Толя Трындяков решил пройти первую предзащиту своей докторской диссертации. Действо это происходило в помещении нашей кафедры, послушать его пришли человек тридцать, в основном наши, но были и с других кафедр. Развесил плакатов сорок, говорил умно что-то, рассказывал, как много все наработали в эти годы по теме, руководителем которой он является. Ему задавали вопросы, я тоже задал вопрос, малосодержательный, так, просто по форме притязаний автора:

– Анатолий Фёдорович! Известно, что докторская диссертация в области технических наук должна соответствовать одному из трёх критериев: в работе должны быть разработаны теоретические положения, совокупность которых можно квалифицировать как научное достижение, то есть это большой вклад в науку; решена научная проблема, имеющая важное хозяйственное значение, вносящее значительный вклад в развитие страны; проведено научное обобщение результатов исследований в нескольких науках.

Анатолий солидно, основательно отверг предположения о больших научных достижениях и народнохозяйственном эффекте и сказал:

– Мой бессмертный труд является обобщением ранее выполненных работ в области создания пористо-сетчатых материалов, их сварки и деформирования. В частности, как Вы видите, в ней присутствуют и результаты Кременского, и вашей работёнки.

– Спасибо.

Надо сказать, я был уверен, что он ответит именно так. После того как все вопросы были заданы, приступили к дискуссии. Я сидел, дожидаясь, когда все выговорятся, собирался сказать что-то принципиальное и не хотел, чтобы потом это принципиальное заболтали. Дождавшись, когда все выговорились, встал.

– Анатолий Фёдорович! Обобщение – это форма приращения знания путём теоретического перехода от частного к общему, что соответствует переходу на более высокую ступень абстракции, это выделение каких-нибудь свойств, принадлежащих некоторому разряду знаний, и формулирование выводов, распространяющихся на каждое отдельное знание. Обобщая знания в прокатке, сварке, штамповке, Вы нашли какие-то общие признаки в процессах, которые возможно изучить и понять на уровне термодинамики или механики несплошных сред, если такая наука существует. Что это за признаки и на каком уровне, в каких науках происходит обобщение?

Такой подлянки Толя явно не ожидал, он стоял растерянно, глядя на меня, а с мест снова стали вскакивать уже закончившие выступления коллеги, и каждый пытался забить свой кол в тело его диссертации.
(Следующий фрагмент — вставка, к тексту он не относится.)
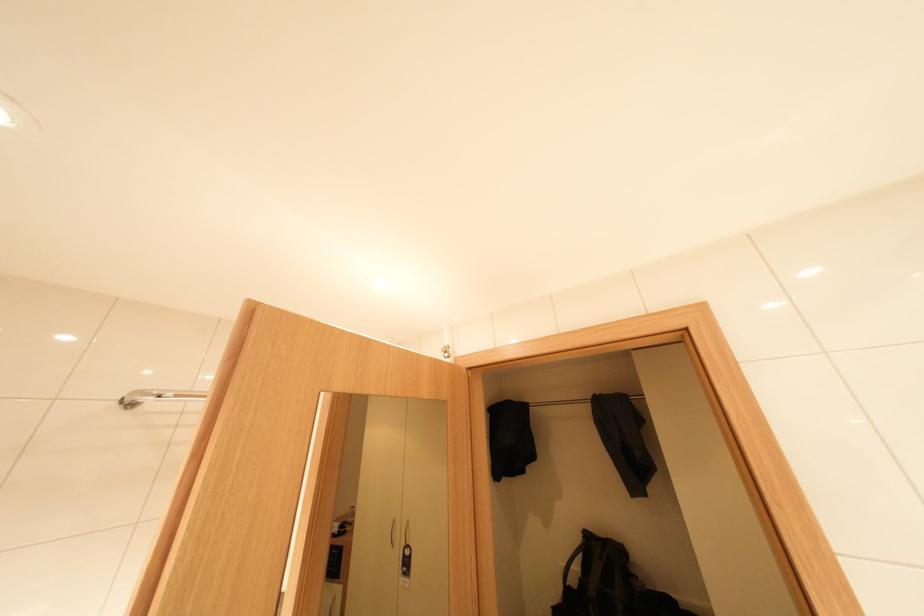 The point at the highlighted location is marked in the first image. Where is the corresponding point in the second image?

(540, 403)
Видать, и в самом деле его не очень любили на кафедре.

Стало понятно, что обобщения, которое обещал соискатель, не произошло – тогда что же защищает автор?

Апробация его докторской диссертации на нашей кафедре как-то не удалась. Конечно, он мог забить болт и идти на семёрку, где ему по-любому нужно было проходить предзащиту, но где гарантия, что кто-нибудь из присутствующих, не явится и туда, и как там пройдёт предзащита – это вопрос.
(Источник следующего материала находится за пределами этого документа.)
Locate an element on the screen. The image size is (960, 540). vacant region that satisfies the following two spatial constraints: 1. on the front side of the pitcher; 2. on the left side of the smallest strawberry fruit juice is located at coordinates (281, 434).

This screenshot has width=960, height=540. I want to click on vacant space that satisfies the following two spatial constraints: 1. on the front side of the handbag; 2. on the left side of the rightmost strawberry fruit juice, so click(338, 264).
Защита диссертации у Толяна отложилась то ли на два года, то ли на три, не помню.

Вернул я ему должок за его выступление на моей предзащите. Не скажу, что испытал какую-то радость – отнюдь, но и тогда, и сейчас считаю, что поступил правильно – в конце концов, и работёнка его была, мягко говоря, никакая.

В сентябре выяснилось, что снимать фильм по сценарию, который я накропал, не будут, есть предложения более опытного специалиста, по работам которого уже снято двадцать фильмов, и, главное, первоначально предложение о написании было сделано ему. Я, надо сказать, огорчился, и не от того, что сорвалась неплохая халтура, а от того, что посвятил время этой работе, увлёкся и хотел посмотреть, выйдет что-то у меня или нет. Мой оппонент – сценарист, с которым заключили договор, – тоже знал, что у него есть конкурент с нашей кафедры, и даже появился у нас в секции – объясниться. Переговорил с Ильёй, я тоже был в секции, увидел его – нормальный мужик.
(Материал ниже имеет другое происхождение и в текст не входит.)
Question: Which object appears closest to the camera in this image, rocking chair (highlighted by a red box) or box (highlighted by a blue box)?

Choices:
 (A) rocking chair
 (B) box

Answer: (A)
Когда фильм был снят, я его посмотрел – фильм мне понравился, даже очень. Посмотрев его, я понял свою главную ошибку – когда я начал писать сценарий, я не пытался представить, для кого я его пишу – для студентов какого курса, а это главный вопрос для сценариста – понимать, кому он адресует свой фильм. А я писал, вообще об этом не задумываясь, писал о том, что мне интересно – о наиболее распространённых операциях листовой штамповки, о специфике протекания операций, и только написав, понял, что информация эта будет полезно только студентам, изучающим обработку давлением как свою будущую профессию – аудитория, для которой я написал свой сценарий, была весьма ограничена.